Who is Tathagata Satpathy?
Meet the Indian parliamentarian who is tuned in and willing to speak his mind
New Delhi: Amidst the cacophony of aggressive voices from both the government and the opposition during the debate on the Jawaharlal Nehru University row and the death of Hyderabad University student Rohith Vemula, the speech by senior Biju Janata Dal (BJD) leader Tathagata Satpathy came as a breath of fresh air.
“I am heartbroken to say that the youth of the country doesn’t deserve us. We are the most undeserving set of people to be in this House today,” Satpathy, who represents Dhenkanal Lok Sabha constituency in the Lok Sabha, said.
He went on to say: “I am not interested in taking sides with any of these parties. I am here to hear who has a word of solace and point of solution to the problems that the nation is facing today. Is it only votes that matter? Is it just us and them?”
His speech went viral on social media with people praising him for taking the matter above politics. This is not the first time that Satpathy has stood out among other parliamentarians. On several other occasions in the past, he has articulated his views on women’s reservation, crimes against women, net neutrality, Section 377 and even legalisation of cannabis.
During an AMA (ask me anything) session on Reddit last year, Satpathy admitted that he had smoked cannabis. “While in college, I have smoked (and unlike Bill Clinton have inhaled) cannabis many a times. In villages of Orissa, many people openly smoke and, as their representative, I am not entitled to be judgmental.”
Speaking to Mint after his speech in Parliament, Satpathy said he speaks his mind, does not fear controversies and believes in change through debate.

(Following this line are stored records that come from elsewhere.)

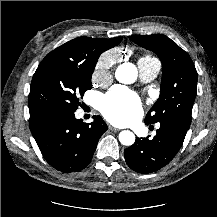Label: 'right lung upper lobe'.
<instances>
[{
  "instance_id": "obj_1",
  "label": "right lung upper lobe",
  "mask_w": 217,
  "mask_h": 217,
  "mask_svg": "<svg viewBox=\"0 0 217 217\" xmlns=\"http://www.w3.org/2000/svg\"><path fill=\"white\" fill-rule=\"evenodd\" d=\"M121 40L122 37L112 39L78 37L56 48L47 56L79 64L96 65L100 54L117 46Z\"/></svg>"
}]
</instances>
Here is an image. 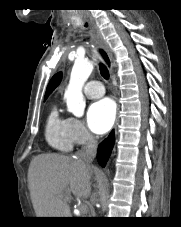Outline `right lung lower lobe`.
<instances>
[{"mask_svg": "<svg viewBox=\"0 0 181 227\" xmlns=\"http://www.w3.org/2000/svg\"><path fill=\"white\" fill-rule=\"evenodd\" d=\"M114 145V131H112L109 136L99 144L97 152V160L99 164L104 167L106 161L111 153V149Z\"/></svg>", "mask_w": 181, "mask_h": 227, "instance_id": "obj_1", "label": "right lung lower lobe"}]
</instances>
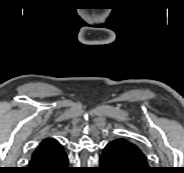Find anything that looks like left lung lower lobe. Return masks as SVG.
<instances>
[{"label": "left lung lower lobe", "instance_id": "obj_1", "mask_svg": "<svg viewBox=\"0 0 184 173\" xmlns=\"http://www.w3.org/2000/svg\"><path fill=\"white\" fill-rule=\"evenodd\" d=\"M102 173H153L145 159L132 146V142L118 138L109 142L100 157Z\"/></svg>", "mask_w": 184, "mask_h": 173}]
</instances>
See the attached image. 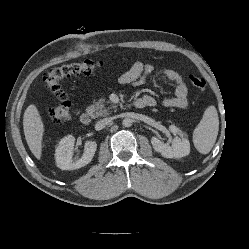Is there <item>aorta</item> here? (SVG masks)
Instances as JSON below:
<instances>
[{
    "mask_svg": "<svg viewBox=\"0 0 249 249\" xmlns=\"http://www.w3.org/2000/svg\"><path fill=\"white\" fill-rule=\"evenodd\" d=\"M122 124L124 127H130L132 125V120L130 118H125Z\"/></svg>",
    "mask_w": 249,
    "mask_h": 249,
    "instance_id": "aorta-1",
    "label": "aorta"
}]
</instances>
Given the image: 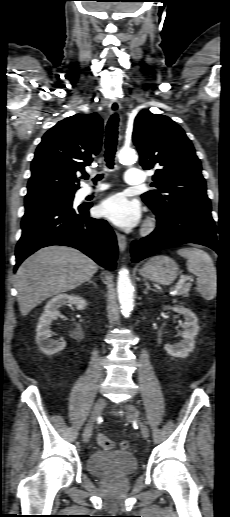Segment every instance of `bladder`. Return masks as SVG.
<instances>
[{"mask_svg":"<svg viewBox=\"0 0 230 517\" xmlns=\"http://www.w3.org/2000/svg\"><path fill=\"white\" fill-rule=\"evenodd\" d=\"M90 474L101 478L127 477L137 469V459L126 451L109 450L92 454L87 462Z\"/></svg>","mask_w":230,"mask_h":517,"instance_id":"31cf9c89","label":"bladder"}]
</instances>
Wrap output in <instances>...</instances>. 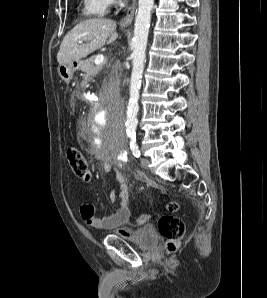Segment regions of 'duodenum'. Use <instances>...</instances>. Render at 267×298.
<instances>
[{
  "label": "duodenum",
  "mask_w": 267,
  "mask_h": 298,
  "mask_svg": "<svg viewBox=\"0 0 267 298\" xmlns=\"http://www.w3.org/2000/svg\"><path fill=\"white\" fill-rule=\"evenodd\" d=\"M94 100H91V104H88V115H97L98 107L97 105H101V100H99L98 94H93Z\"/></svg>",
  "instance_id": "duodenum-1"
}]
</instances>
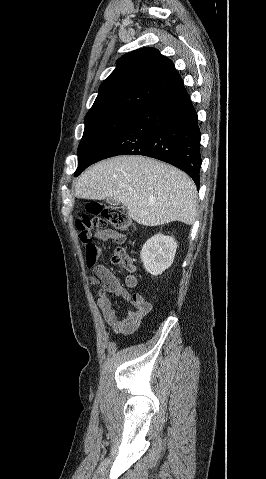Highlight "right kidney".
Listing matches in <instances>:
<instances>
[{
	"instance_id": "1",
	"label": "right kidney",
	"mask_w": 266,
	"mask_h": 479,
	"mask_svg": "<svg viewBox=\"0 0 266 479\" xmlns=\"http://www.w3.org/2000/svg\"><path fill=\"white\" fill-rule=\"evenodd\" d=\"M177 243L171 236L161 233L148 239L141 250V260L147 272L157 276L168 269L174 261Z\"/></svg>"
}]
</instances>
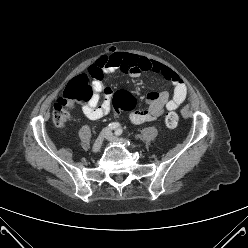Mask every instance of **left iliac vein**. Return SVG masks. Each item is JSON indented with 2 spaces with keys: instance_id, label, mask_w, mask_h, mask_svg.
I'll list each match as a JSON object with an SVG mask.
<instances>
[{
  "instance_id": "left-iliac-vein-1",
  "label": "left iliac vein",
  "mask_w": 248,
  "mask_h": 248,
  "mask_svg": "<svg viewBox=\"0 0 248 248\" xmlns=\"http://www.w3.org/2000/svg\"><path fill=\"white\" fill-rule=\"evenodd\" d=\"M106 139L111 142V143H116V144H124V142L115 136H113L112 132L108 131L106 134Z\"/></svg>"
}]
</instances>
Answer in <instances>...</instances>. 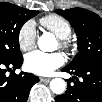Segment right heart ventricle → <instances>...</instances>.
Here are the masks:
<instances>
[{
	"mask_svg": "<svg viewBox=\"0 0 102 102\" xmlns=\"http://www.w3.org/2000/svg\"><path fill=\"white\" fill-rule=\"evenodd\" d=\"M40 24L53 33L58 39H63L72 35V26L64 17L50 14L42 17Z\"/></svg>",
	"mask_w": 102,
	"mask_h": 102,
	"instance_id": "right-heart-ventricle-1",
	"label": "right heart ventricle"
}]
</instances>
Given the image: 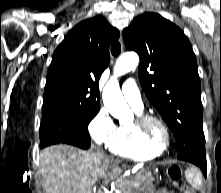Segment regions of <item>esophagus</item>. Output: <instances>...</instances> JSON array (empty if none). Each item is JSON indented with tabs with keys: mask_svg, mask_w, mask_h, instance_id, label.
<instances>
[{
	"mask_svg": "<svg viewBox=\"0 0 221 193\" xmlns=\"http://www.w3.org/2000/svg\"><path fill=\"white\" fill-rule=\"evenodd\" d=\"M119 42H120V44H121V45L123 44V37H122V33L120 34Z\"/></svg>",
	"mask_w": 221,
	"mask_h": 193,
	"instance_id": "1",
	"label": "esophagus"
}]
</instances>
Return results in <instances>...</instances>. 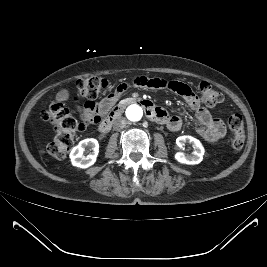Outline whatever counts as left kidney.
Here are the masks:
<instances>
[{
	"instance_id": "left-kidney-1",
	"label": "left kidney",
	"mask_w": 267,
	"mask_h": 267,
	"mask_svg": "<svg viewBox=\"0 0 267 267\" xmlns=\"http://www.w3.org/2000/svg\"><path fill=\"white\" fill-rule=\"evenodd\" d=\"M189 143L192 145V147L194 148V152L193 155H188L185 154L183 152H177L175 154V159L182 164H188V165H194V164H199L202 159H203V155H204V147L201 144V142L192 137V136H180L176 139V144L183 149L185 144Z\"/></svg>"
}]
</instances>
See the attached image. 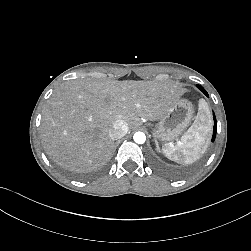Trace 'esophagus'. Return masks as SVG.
Here are the masks:
<instances>
[{
	"instance_id": "obj_1",
	"label": "esophagus",
	"mask_w": 251,
	"mask_h": 251,
	"mask_svg": "<svg viewBox=\"0 0 251 251\" xmlns=\"http://www.w3.org/2000/svg\"><path fill=\"white\" fill-rule=\"evenodd\" d=\"M139 131H140V132H146V129H145L144 127H140V128H139Z\"/></svg>"
}]
</instances>
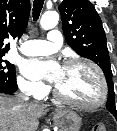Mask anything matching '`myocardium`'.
<instances>
[{
    "label": "myocardium",
    "mask_w": 117,
    "mask_h": 131,
    "mask_svg": "<svg viewBox=\"0 0 117 131\" xmlns=\"http://www.w3.org/2000/svg\"><path fill=\"white\" fill-rule=\"evenodd\" d=\"M75 65H85L88 66L89 68H91L100 83V87H101V93H100V97L99 99L93 103V104H84V103H80L78 101L72 100L70 98H67L66 96H64L59 90L58 88L55 86L54 90H53V94L55 96V98L59 101H61L62 103H65L67 105L82 109V110H87V111H92V110H96L100 107H102L106 100H107V96H108V86H107V82L105 79V76L101 70V68L95 64L94 62L87 60V59H82V58H74V59H69L67 61H65L63 67H71V66H75Z\"/></svg>",
    "instance_id": "f54148a6"
}]
</instances>
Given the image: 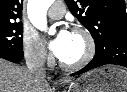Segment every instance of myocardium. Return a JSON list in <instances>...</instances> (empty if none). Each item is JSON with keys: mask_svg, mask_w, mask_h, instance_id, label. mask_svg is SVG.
I'll use <instances>...</instances> for the list:
<instances>
[{"mask_svg": "<svg viewBox=\"0 0 127 92\" xmlns=\"http://www.w3.org/2000/svg\"><path fill=\"white\" fill-rule=\"evenodd\" d=\"M72 33L84 37L86 41V52L80 60L73 63H66L60 59L59 60L60 67L67 71H77L84 68L92 61L96 53L95 39L88 29L78 26L72 29Z\"/></svg>", "mask_w": 127, "mask_h": 92, "instance_id": "myocardium-1", "label": "myocardium"}]
</instances>
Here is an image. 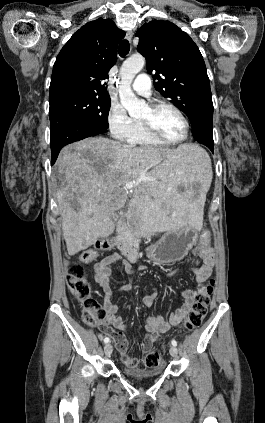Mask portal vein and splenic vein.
Returning <instances> with one entry per match:
<instances>
[{
	"instance_id": "1",
	"label": "portal vein and splenic vein",
	"mask_w": 265,
	"mask_h": 423,
	"mask_svg": "<svg viewBox=\"0 0 265 423\" xmlns=\"http://www.w3.org/2000/svg\"><path fill=\"white\" fill-rule=\"evenodd\" d=\"M136 185H137V182H135V181H130V182H127V183L125 184V188H126L127 190H131V189H133Z\"/></svg>"
}]
</instances>
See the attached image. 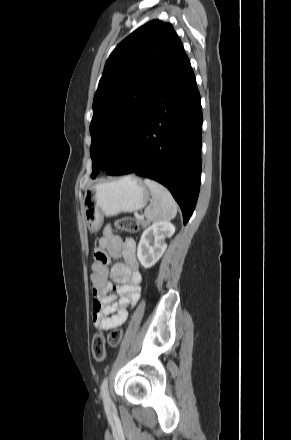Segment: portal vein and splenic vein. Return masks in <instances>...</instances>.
<instances>
[{"label":"portal vein and splenic vein","mask_w":291,"mask_h":440,"mask_svg":"<svg viewBox=\"0 0 291 440\" xmlns=\"http://www.w3.org/2000/svg\"><path fill=\"white\" fill-rule=\"evenodd\" d=\"M135 217H136L137 219H143V216H141V215H139V214H135Z\"/></svg>","instance_id":"obj_1"}]
</instances>
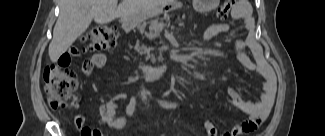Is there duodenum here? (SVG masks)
Segmentation results:
<instances>
[{
    "instance_id": "1",
    "label": "duodenum",
    "mask_w": 325,
    "mask_h": 136,
    "mask_svg": "<svg viewBox=\"0 0 325 136\" xmlns=\"http://www.w3.org/2000/svg\"><path fill=\"white\" fill-rule=\"evenodd\" d=\"M123 27L127 26V23L122 24ZM169 66L167 64H162L158 66L142 65L140 66V71L143 75L150 78H160L167 73Z\"/></svg>"
}]
</instances>
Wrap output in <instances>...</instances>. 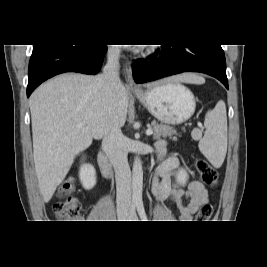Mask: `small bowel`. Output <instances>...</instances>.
<instances>
[{
    "instance_id": "1",
    "label": "small bowel",
    "mask_w": 267,
    "mask_h": 267,
    "mask_svg": "<svg viewBox=\"0 0 267 267\" xmlns=\"http://www.w3.org/2000/svg\"><path fill=\"white\" fill-rule=\"evenodd\" d=\"M156 148L160 163L153 177V191L158 200L173 201L179 209L181 219L189 221L198 208L207 202V190L199 181H191L184 185L175 184L172 178L178 168L177 158L167 155L166 142L163 140L156 143Z\"/></svg>"
}]
</instances>
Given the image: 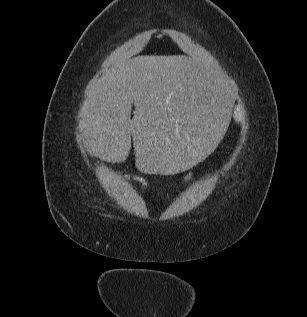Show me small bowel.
Segmentation results:
<instances>
[{
	"label": "small bowel",
	"instance_id": "obj_1",
	"mask_svg": "<svg viewBox=\"0 0 307 317\" xmlns=\"http://www.w3.org/2000/svg\"><path fill=\"white\" fill-rule=\"evenodd\" d=\"M192 176L191 174H188L186 177H185V184H188V182L191 180ZM138 181H140L141 183L145 184L144 180L142 178H137Z\"/></svg>",
	"mask_w": 307,
	"mask_h": 317
}]
</instances>
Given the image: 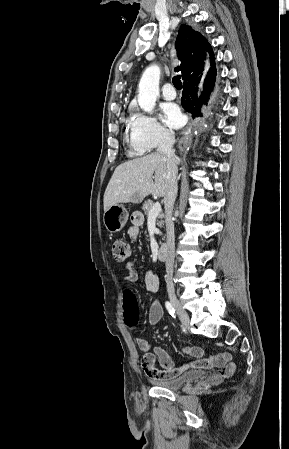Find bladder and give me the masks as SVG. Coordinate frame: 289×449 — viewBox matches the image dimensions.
I'll return each instance as SVG.
<instances>
[{
    "label": "bladder",
    "mask_w": 289,
    "mask_h": 449,
    "mask_svg": "<svg viewBox=\"0 0 289 449\" xmlns=\"http://www.w3.org/2000/svg\"><path fill=\"white\" fill-rule=\"evenodd\" d=\"M206 372L203 370H195L187 372L181 376L170 378V379H152V383L163 389L178 391L184 387L198 382L205 378Z\"/></svg>",
    "instance_id": "1"
}]
</instances>
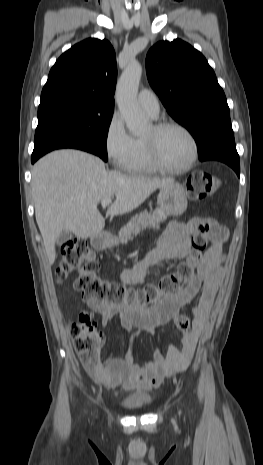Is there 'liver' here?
<instances>
[{
  "label": "liver",
  "mask_w": 263,
  "mask_h": 465,
  "mask_svg": "<svg viewBox=\"0 0 263 465\" xmlns=\"http://www.w3.org/2000/svg\"><path fill=\"white\" fill-rule=\"evenodd\" d=\"M174 182L107 171L101 159L82 151L47 154L33 167L31 187L49 264L55 261V243L62 231L87 238L103 230L105 220L97 209L103 199L116 197L107 216L123 215L139 207L155 190Z\"/></svg>",
  "instance_id": "liver-1"
}]
</instances>
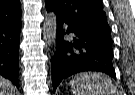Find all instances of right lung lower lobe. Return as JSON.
<instances>
[{"label": "right lung lower lobe", "instance_id": "right-lung-lower-lobe-1", "mask_svg": "<svg viewBox=\"0 0 135 95\" xmlns=\"http://www.w3.org/2000/svg\"><path fill=\"white\" fill-rule=\"evenodd\" d=\"M21 16L0 20V75L18 87Z\"/></svg>", "mask_w": 135, "mask_h": 95}]
</instances>
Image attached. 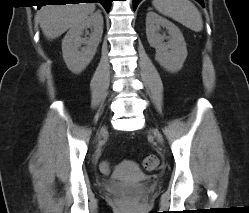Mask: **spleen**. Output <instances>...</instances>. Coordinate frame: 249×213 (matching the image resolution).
<instances>
[{
	"instance_id": "3e777b00",
	"label": "spleen",
	"mask_w": 249,
	"mask_h": 213,
	"mask_svg": "<svg viewBox=\"0 0 249 213\" xmlns=\"http://www.w3.org/2000/svg\"><path fill=\"white\" fill-rule=\"evenodd\" d=\"M152 4L161 14L173 18L195 32L203 29L201 13L189 0H153Z\"/></svg>"
}]
</instances>
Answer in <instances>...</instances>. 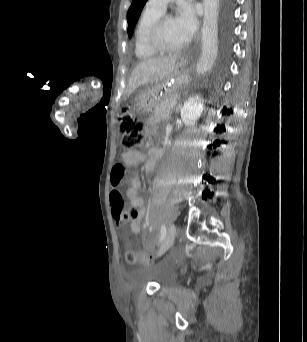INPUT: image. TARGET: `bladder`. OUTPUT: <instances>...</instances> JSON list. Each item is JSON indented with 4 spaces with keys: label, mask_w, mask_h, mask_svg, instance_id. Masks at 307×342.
<instances>
[{
    "label": "bladder",
    "mask_w": 307,
    "mask_h": 342,
    "mask_svg": "<svg viewBox=\"0 0 307 342\" xmlns=\"http://www.w3.org/2000/svg\"><path fill=\"white\" fill-rule=\"evenodd\" d=\"M170 281H171V278H170V277H164V278H162V279L159 281V283H160L161 285H166V284H168Z\"/></svg>",
    "instance_id": "obj_1"
}]
</instances>
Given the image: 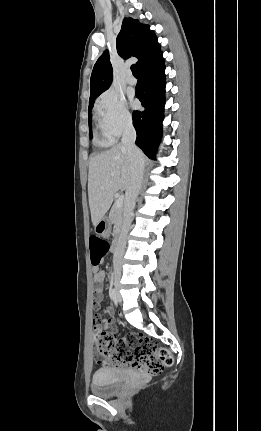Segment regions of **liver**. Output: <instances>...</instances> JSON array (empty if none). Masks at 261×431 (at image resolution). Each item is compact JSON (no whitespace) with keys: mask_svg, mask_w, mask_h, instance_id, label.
Returning <instances> with one entry per match:
<instances>
[{"mask_svg":"<svg viewBox=\"0 0 261 431\" xmlns=\"http://www.w3.org/2000/svg\"><path fill=\"white\" fill-rule=\"evenodd\" d=\"M143 163L145 155L140 150ZM132 166L127 149L122 143L95 155L89 163L88 197L91 220L95 226L109 210L115 193L127 191L130 186Z\"/></svg>","mask_w":261,"mask_h":431,"instance_id":"1","label":"liver"}]
</instances>
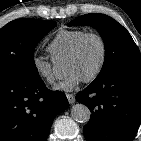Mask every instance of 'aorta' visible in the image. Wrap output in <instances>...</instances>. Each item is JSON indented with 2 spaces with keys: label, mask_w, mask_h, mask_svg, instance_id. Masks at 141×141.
Instances as JSON below:
<instances>
[{
  "label": "aorta",
  "mask_w": 141,
  "mask_h": 141,
  "mask_svg": "<svg viewBox=\"0 0 141 141\" xmlns=\"http://www.w3.org/2000/svg\"><path fill=\"white\" fill-rule=\"evenodd\" d=\"M71 116L77 122L87 123L90 120L91 112L86 105L78 103L72 106Z\"/></svg>",
  "instance_id": "1"
}]
</instances>
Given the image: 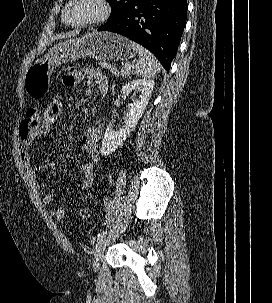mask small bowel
Wrapping results in <instances>:
<instances>
[{
    "label": "small bowel",
    "instance_id": "small-bowel-1",
    "mask_svg": "<svg viewBox=\"0 0 272 303\" xmlns=\"http://www.w3.org/2000/svg\"><path fill=\"white\" fill-rule=\"evenodd\" d=\"M83 80L90 81L98 90L99 95L104 100L108 95V81L105 75L97 69L87 68L72 71L62 78L65 85L74 87ZM40 111L37 107H30L21 122L19 134V155L24 169L25 175L29 180L33 191L39 197L43 204H50L53 200L52 193H42L38 181V172L43 173L48 168L56 169L57 162L51 159L47 164L41 165L38 170L31 165L30 149L32 144L41 137L47 134L43 133L39 128ZM103 132V124L101 122L95 123L88 132L83 134L78 141V146L81 151L89 156V161L84 162L81 170L84 174L83 180L80 184L82 190L89 189L95 180V163L99 160L100 155L97 149V143L100 140ZM53 217L62 219L65 215L64 207H56L51 210Z\"/></svg>",
    "mask_w": 272,
    "mask_h": 303
}]
</instances>
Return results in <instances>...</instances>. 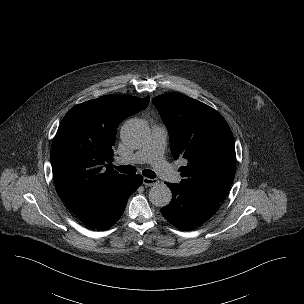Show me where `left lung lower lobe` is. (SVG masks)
<instances>
[{"label": "left lung lower lobe", "instance_id": "left-lung-lower-lobe-1", "mask_svg": "<svg viewBox=\"0 0 304 304\" xmlns=\"http://www.w3.org/2000/svg\"><path fill=\"white\" fill-rule=\"evenodd\" d=\"M172 191L171 202L161 209L168 222L182 230H191L211 218L220 206V202L207 198L180 184L165 182Z\"/></svg>", "mask_w": 304, "mask_h": 304}]
</instances>
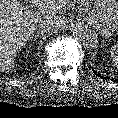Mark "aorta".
<instances>
[{
	"label": "aorta",
	"instance_id": "obj_1",
	"mask_svg": "<svg viewBox=\"0 0 118 118\" xmlns=\"http://www.w3.org/2000/svg\"><path fill=\"white\" fill-rule=\"evenodd\" d=\"M72 33L74 38L81 44L86 50H96L99 46L97 37L93 32L85 28L79 23L72 25Z\"/></svg>",
	"mask_w": 118,
	"mask_h": 118
}]
</instances>
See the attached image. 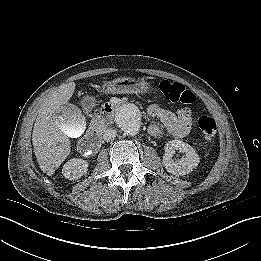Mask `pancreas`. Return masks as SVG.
Listing matches in <instances>:
<instances>
[{
  "mask_svg": "<svg viewBox=\"0 0 261 261\" xmlns=\"http://www.w3.org/2000/svg\"><path fill=\"white\" fill-rule=\"evenodd\" d=\"M94 126H95L96 130L99 131V132H103L106 129V127H107L104 119L98 120L94 124Z\"/></svg>",
  "mask_w": 261,
  "mask_h": 261,
  "instance_id": "1",
  "label": "pancreas"
}]
</instances>
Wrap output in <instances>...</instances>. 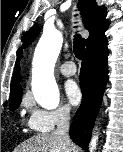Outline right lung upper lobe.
I'll list each match as a JSON object with an SVG mask.
<instances>
[{
  "instance_id": "1",
  "label": "right lung upper lobe",
  "mask_w": 123,
  "mask_h": 152,
  "mask_svg": "<svg viewBox=\"0 0 123 152\" xmlns=\"http://www.w3.org/2000/svg\"><path fill=\"white\" fill-rule=\"evenodd\" d=\"M78 5L79 9L81 10L84 27L89 31V37L86 40V50H89L91 47L106 39L104 33L109 26L106 20V8L104 6H98L96 0H79ZM39 32V26L34 25L29 30L23 42L22 49L28 47L30 43L38 36ZM22 55L23 52L21 51L16 61L14 78L11 82V95L22 90L18 77L20 72L19 61L22 58Z\"/></svg>"
}]
</instances>
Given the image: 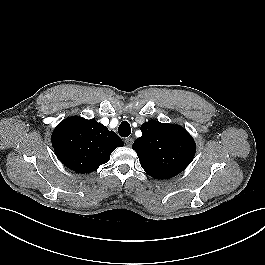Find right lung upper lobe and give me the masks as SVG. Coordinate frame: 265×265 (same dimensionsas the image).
<instances>
[{"instance_id":"1","label":"right lung upper lobe","mask_w":265,"mask_h":265,"mask_svg":"<svg viewBox=\"0 0 265 265\" xmlns=\"http://www.w3.org/2000/svg\"><path fill=\"white\" fill-rule=\"evenodd\" d=\"M124 143L113 131L81 117H69L54 129L52 146L60 161L78 173H90L108 162L110 154Z\"/></svg>"}]
</instances>
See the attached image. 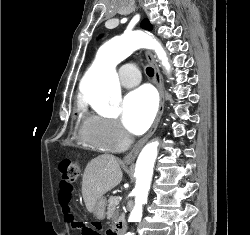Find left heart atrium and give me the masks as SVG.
I'll return each mask as SVG.
<instances>
[{"label": "left heart atrium", "mask_w": 250, "mask_h": 235, "mask_svg": "<svg viewBox=\"0 0 250 235\" xmlns=\"http://www.w3.org/2000/svg\"><path fill=\"white\" fill-rule=\"evenodd\" d=\"M157 110L154 91L142 86L130 92L123 100L122 121L133 134L143 133L151 124Z\"/></svg>", "instance_id": "39dd6f15"}]
</instances>
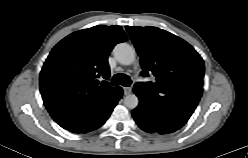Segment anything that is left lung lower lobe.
<instances>
[{"label": "left lung lower lobe", "instance_id": "obj_1", "mask_svg": "<svg viewBox=\"0 0 248 158\" xmlns=\"http://www.w3.org/2000/svg\"><path fill=\"white\" fill-rule=\"evenodd\" d=\"M132 115L138 126L148 133L167 134L181 128L142 103L133 110Z\"/></svg>", "mask_w": 248, "mask_h": 158}]
</instances>
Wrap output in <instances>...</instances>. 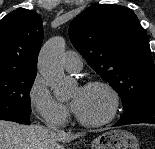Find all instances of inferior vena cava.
Instances as JSON below:
<instances>
[{
  "label": "inferior vena cava",
  "instance_id": "inferior-vena-cava-1",
  "mask_svg": "<svg viewBox=\"0 0 155 149\" xmlns=\"http://www.w3.org/2000/svg\"><path fill=\"white\" fill-rule=\"evenodd\" d=\"M46 126L52 132L60 131L59 125L56 122H54V121H48L47 120L46 121Z\"/></svg>",
  "mask_w": 155,
  "mask_h": 149
}]
</instances>
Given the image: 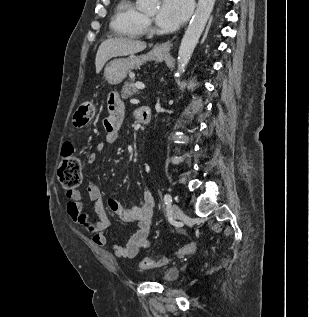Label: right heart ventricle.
Segmentation results:
<instances>
[{
	"label": "right heart ventricle",
	"mask_w": 309,
	"mask_h": 317,
	"mask_svg": "<svg viewBox=\"0 0 309 317\" xmlns=\"http://www.w3.org/2000/svg\"><path fill=\"white\" fill-rule=\"evenodd\" d=\"M144 20V14L132 0H120L115 10L112 28L120 36L139 38L144 30Z\"/></svg>",
	"instance_id": "right-heart-ventricle-1"
}]
</instances>
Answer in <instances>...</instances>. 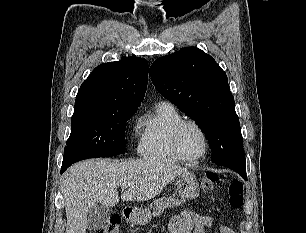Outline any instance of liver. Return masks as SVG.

The 59-year-old, also the chief whip of the BJD, is the son of Odisha’s only woman chief minister Nandini Satpathy. He is currently serving his fourth term as a member of the lower house of Parliament. A journalist by profession, Satpathy is the owner and editor of leading Odia daily Dharitri and English daily Orissa Post.
“We have been harping on rights for far too long. Time has changed to expose the wrongs,” Satpathy said. He added that it is time politicians start talking truthfully and make citizens conscious of their duties and responsibilities. “India is going through a churning. I am an optimist. I see good times ahead.”
Even during the monsoon session last year, when 25 Congress MPs were suspended, Satpathy spoke up in the lower house and made a strong plea against taking up any legislative business in the absence of MPs from several opposition parties, including Congress.
Though Satpathy does not have a personal Twitter or Facebook account, his office runs a Twitter account on his behalf at @SatpathyLive. “I am more a print media guy. I regret to say that I am not very social media savvy, though I am very social. I love to sit down with my friends and chat,” he said.
His attendance record in the current Lok Sabha has been 93% as opposed to an average of 83% for parliamentarians. In the 16th Lok Sabha, he has participated in a total of 34 debates and asked three questions, according to the New Delhi-based PRS Legislative Research.
“Parliament is partisan when it comes to giving more time and importance to leaders from parties. Someone like Satpathy would be heard and much more noticed outside Parliament than inside. His is a sane and rational voice. The point that he made on Tuesday about us and them is very critical. The way we are, our politicians are, there seems to be no middle ground and in that way he was making a very important statement,” said Manisha Priyam, a New Delhi-based political analyst.